Ninety-two percent of cases come from just 10 countries. The list, in order of most to least cases, is Ukraine, Serbia, Israel, France, Italy, Russia, Georgia, Greece, Albania, and Romania. Only six out of the 53 countries in the WHO Europe region didn’t have any new cases. Sixty-one percent of people that became infected required hospitalization. The WHO is urging European countries to do more against measles.
It is not just bad news. In 2017, the rate of immunization increased significantly, reaching the highest ever estimated coverage for the second dose of the vaccination at 90 percent. And more children received the full-two dose series on time in 2017 than in any year since 2000, when the WHO started collecting this data. But the WHO cautions being too happy about this: Although the national averages are increasing, the number of cases indicate severe gaps at the more local level. And this could lead to even more severe outbreaks.

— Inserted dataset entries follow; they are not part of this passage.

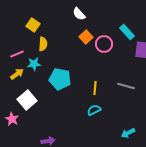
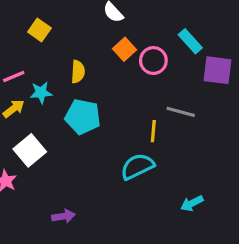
yellow semicircle: (43, 44) -> (78, 72), moved
gray line: (126, 86) -> (181, 112), moved
yellow line: (95, 88) -> (153, 131), moved
cyan semicircle: (94, 110) -> (137, 166), size x1.5

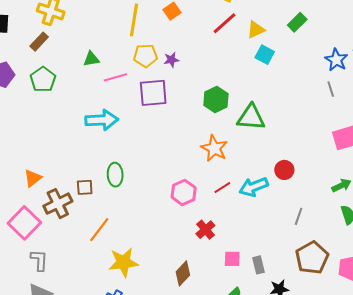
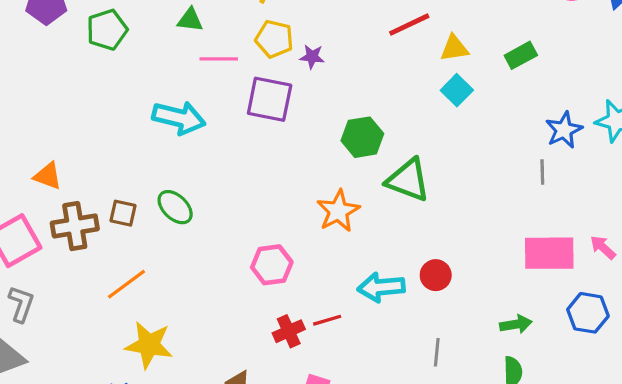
green ellipse: (115, 175) -> (175, 207), turned -60
orange triangle: (33, 178) -> (48, 176), turned 42
red line: (222, 188) -> (327, 320), moved
gray line: (299, 216) -> (437, 352), turned -30

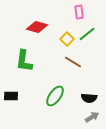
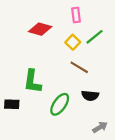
pink rectangle: (79, 12) -> (76, 15), moved
green L-shape: (24, 61) -> (32, 81), moved
black semicircle: (89, 98) -> (90, 96), moved

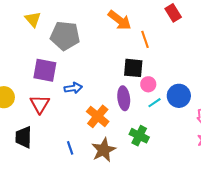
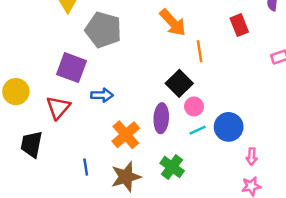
black square: (133, 68) -> (179, 83), turned 30

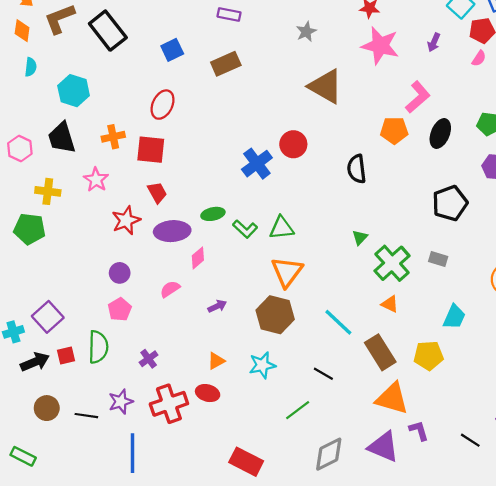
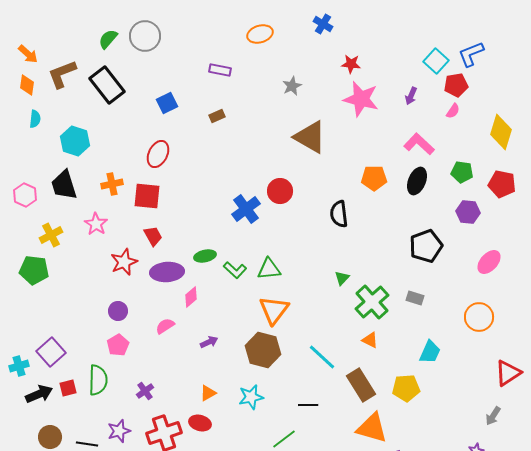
brown rectangle: (226, 64) -> (217, 116), size x0.6
pink L-shape: (418, 97) -> (419, 144), moved, turned -96
yellow cross: (48, 191) -> (51, 235), turned -35
black line: (323, 374) -> (308, 405), turned -30

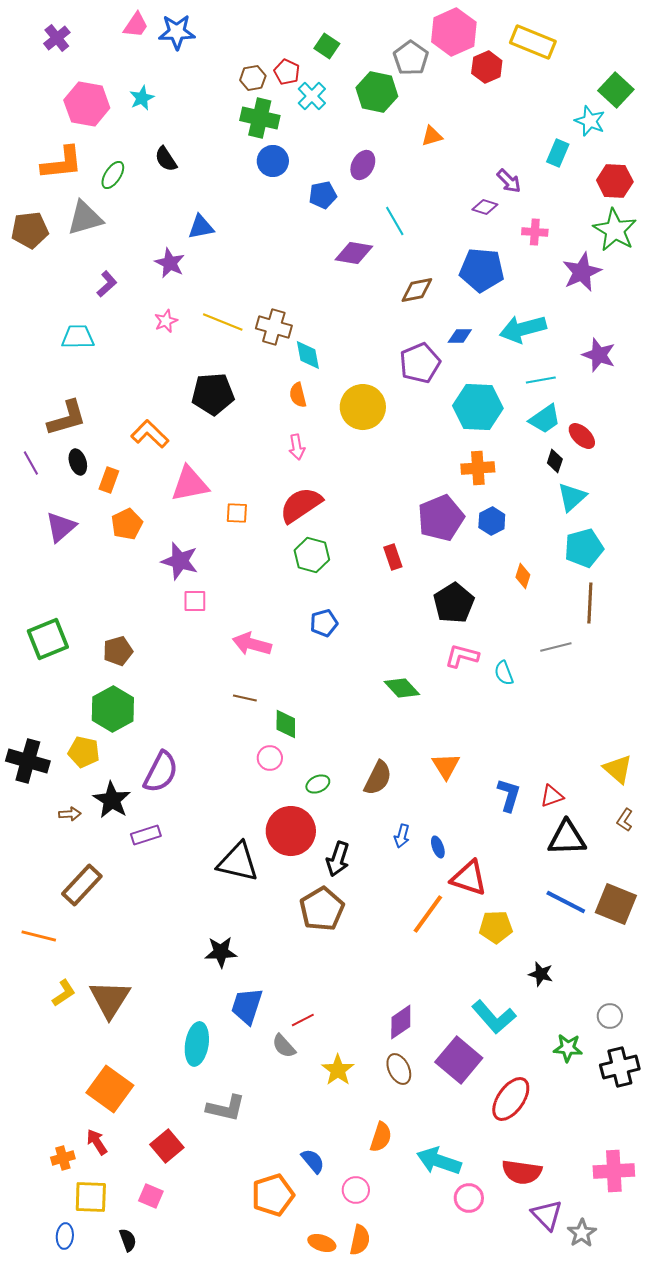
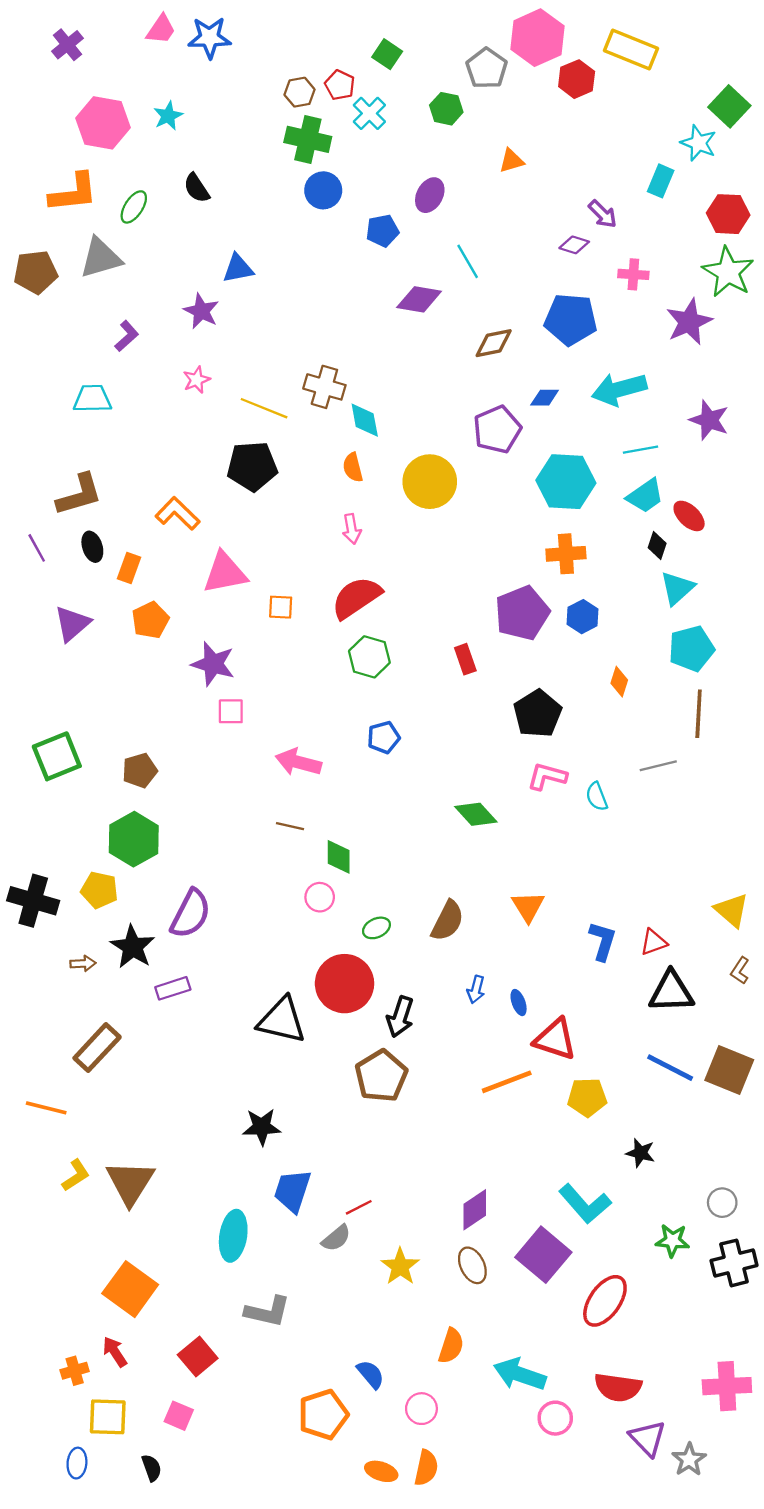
green hexagon: (377, 92) -> (446, 109), size x0.7
yellow line: (223, 322) -> (264, 408), moved
orange line: (428, 914) -> (507, 1082), turned 33
gray semicircle: (284, 1046) -> (336, 1238), turned -88

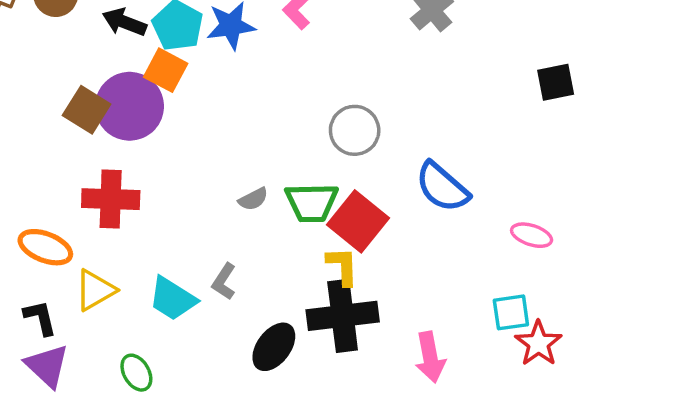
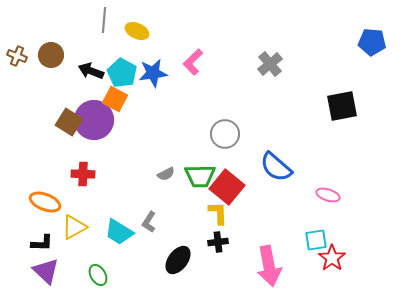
black square: (556, 82) -> (342, 106), size x1.4
red cross: (111, 199) -> (83, 174), size x0.7
black cross: (343, 316) -> (218, 242), size x0.5
black L-shape: (40, 318) -> (42, 243), turned 105
pink arrow: (430, 357) -> (269, 266), size x1.4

“The picture for 2018 makes it clear that the current pace of progress in raising immunization rates will be insufficient to stop measles circulation. While data indicate exceptionally high immunization coverage at a regional level, they also reflect a record number affected and killed by the disease. This means that gaps at the local level still offer an open door to the virus,” Dr Zsuzsanna Jakab, WHO regional director for Europe, said in a statement. “We cannot achieve healthier populations globally, as promised in WHO’s vision for the coming five years if we do not work locally. We must do more and do it better to protect each and every person from diseases that can be easily avoided.”
Ukraine suffered the most from measles in 2017 due to the huge drop in vaccine coverage during the Russian invasion of Crimea and the subsequent conflict. Vaccination rates fell to 31 percent in 2016. In other countries, it's the antivax movements, especially ones supported by populist governments like in Italy.
The WHO suggests European nations make sure everyone has equal and timely access to the life-saving vaccines. Governments should look at who has been previously missed and make sure those groups are covered in new efforts. Campaigns should be run to strengthen people's trust in vaccines and health authorities.